Please check the official study guide for the most up to date course information

Acoustic monitoring as a marine conservation tool

Semester 3

Underwater acoustics is the study of sound propagation through water. As sound travels much more efficiently through water cetaceans have evolved to use this mechanism for navigating, finding food and communicating. This ability allows cetaceans to carry out their normal functions irrespective of sight which would be greatly influenced by turbidity, depth and darkness. Through the study of underwater acoustics we can get an insight into cetacean occurrence and behaviour when visual observations are not possible such as during hours of darkness and during adverse weather conditions.

This module will train students in the different acoustic monitoring technologies available and how to analyse and interpret acoustic datasets.


The syllabus will include:

  • Introduction to underwater acoustics and bioacoustics
  • How animals (marine mammals) produce sound
  • Acoustic recording equipment
  • Recording and analysis of underwater sound
  • Interpretation of acoustic data for conservation purposes

Final Competencies

1  Discuss the role of acoustics in conservation.

2  Design acoustic surveys as components of marine conservation initiatives.
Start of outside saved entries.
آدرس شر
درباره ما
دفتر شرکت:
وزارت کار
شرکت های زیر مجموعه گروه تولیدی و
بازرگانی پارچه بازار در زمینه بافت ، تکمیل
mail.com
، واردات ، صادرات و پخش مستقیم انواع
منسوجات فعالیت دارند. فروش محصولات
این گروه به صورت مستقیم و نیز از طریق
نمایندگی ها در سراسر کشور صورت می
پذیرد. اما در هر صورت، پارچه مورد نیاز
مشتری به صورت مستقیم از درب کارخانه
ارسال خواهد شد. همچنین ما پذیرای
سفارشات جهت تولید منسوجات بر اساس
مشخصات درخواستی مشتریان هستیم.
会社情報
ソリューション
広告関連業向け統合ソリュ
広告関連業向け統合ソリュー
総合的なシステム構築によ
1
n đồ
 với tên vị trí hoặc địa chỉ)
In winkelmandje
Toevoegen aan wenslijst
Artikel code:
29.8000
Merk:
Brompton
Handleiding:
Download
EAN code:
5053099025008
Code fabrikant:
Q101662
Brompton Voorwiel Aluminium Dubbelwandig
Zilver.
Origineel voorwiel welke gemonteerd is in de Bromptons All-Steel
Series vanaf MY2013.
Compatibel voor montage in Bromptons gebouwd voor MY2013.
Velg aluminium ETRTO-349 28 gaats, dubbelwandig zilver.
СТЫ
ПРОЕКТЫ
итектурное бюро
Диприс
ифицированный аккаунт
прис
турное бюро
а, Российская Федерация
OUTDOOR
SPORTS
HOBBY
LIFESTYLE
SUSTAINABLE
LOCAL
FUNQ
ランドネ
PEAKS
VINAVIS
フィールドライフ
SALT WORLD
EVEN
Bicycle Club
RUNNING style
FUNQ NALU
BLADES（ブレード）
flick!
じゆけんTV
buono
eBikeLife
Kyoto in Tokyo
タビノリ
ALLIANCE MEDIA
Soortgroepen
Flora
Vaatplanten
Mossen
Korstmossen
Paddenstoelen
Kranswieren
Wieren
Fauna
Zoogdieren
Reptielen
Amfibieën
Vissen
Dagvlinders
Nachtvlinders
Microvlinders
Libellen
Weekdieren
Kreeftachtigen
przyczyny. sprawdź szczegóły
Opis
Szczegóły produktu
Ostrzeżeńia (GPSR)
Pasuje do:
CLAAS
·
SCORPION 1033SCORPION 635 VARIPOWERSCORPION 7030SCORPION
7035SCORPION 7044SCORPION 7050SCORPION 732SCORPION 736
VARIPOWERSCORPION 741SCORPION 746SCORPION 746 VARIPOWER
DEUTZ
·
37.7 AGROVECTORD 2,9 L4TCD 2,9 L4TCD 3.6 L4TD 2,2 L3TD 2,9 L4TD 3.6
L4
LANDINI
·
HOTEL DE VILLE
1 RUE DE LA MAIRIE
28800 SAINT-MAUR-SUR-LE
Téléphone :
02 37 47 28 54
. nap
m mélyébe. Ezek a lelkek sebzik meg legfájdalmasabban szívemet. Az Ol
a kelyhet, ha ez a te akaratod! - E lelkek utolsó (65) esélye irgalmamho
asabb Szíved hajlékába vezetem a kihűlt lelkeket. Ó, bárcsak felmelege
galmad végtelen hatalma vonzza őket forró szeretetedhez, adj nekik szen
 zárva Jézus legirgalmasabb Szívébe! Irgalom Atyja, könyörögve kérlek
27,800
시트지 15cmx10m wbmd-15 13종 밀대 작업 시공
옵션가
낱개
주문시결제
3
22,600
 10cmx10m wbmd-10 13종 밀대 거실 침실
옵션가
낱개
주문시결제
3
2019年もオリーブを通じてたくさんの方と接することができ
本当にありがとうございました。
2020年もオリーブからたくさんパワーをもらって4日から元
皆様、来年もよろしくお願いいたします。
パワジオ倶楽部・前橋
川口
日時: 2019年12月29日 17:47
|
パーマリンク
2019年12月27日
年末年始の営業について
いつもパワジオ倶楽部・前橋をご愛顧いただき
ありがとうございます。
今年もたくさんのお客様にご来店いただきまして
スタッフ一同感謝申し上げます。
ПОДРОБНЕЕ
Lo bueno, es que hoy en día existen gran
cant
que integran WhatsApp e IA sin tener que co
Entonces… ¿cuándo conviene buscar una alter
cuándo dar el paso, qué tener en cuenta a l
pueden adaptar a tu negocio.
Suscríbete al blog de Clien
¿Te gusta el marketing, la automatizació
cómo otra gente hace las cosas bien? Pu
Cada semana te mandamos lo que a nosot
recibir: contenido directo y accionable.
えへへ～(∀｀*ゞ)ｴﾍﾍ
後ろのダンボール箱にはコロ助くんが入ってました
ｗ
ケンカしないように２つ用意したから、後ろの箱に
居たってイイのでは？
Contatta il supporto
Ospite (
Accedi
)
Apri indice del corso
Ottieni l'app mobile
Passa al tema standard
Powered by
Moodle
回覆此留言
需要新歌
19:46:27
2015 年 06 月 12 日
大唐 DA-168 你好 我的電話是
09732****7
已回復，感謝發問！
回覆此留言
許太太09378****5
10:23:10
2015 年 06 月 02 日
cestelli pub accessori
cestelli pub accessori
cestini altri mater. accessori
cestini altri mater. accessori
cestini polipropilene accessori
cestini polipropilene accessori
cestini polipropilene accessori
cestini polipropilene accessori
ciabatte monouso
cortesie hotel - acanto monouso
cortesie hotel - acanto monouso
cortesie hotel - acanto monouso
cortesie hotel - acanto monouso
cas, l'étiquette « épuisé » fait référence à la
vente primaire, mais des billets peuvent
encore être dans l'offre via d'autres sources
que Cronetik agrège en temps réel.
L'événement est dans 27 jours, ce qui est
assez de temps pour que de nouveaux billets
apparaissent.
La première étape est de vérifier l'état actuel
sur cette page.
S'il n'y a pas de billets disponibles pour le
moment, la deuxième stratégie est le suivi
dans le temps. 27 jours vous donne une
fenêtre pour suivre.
3  Identify appropriate equipment to meet survey objectives within environmental constraints.

4  Retrieve, analyse and interpret acoustic data.


Additional information regarding teaching methods

  • This module utilises a case study approach, seminal research papers are evaluated and discussed by the learners.
  • It will also utilise a role play component, where learners must adopt a viewpoint supported by available evidence in debate with their peers tasked with holding opposite viewpoints.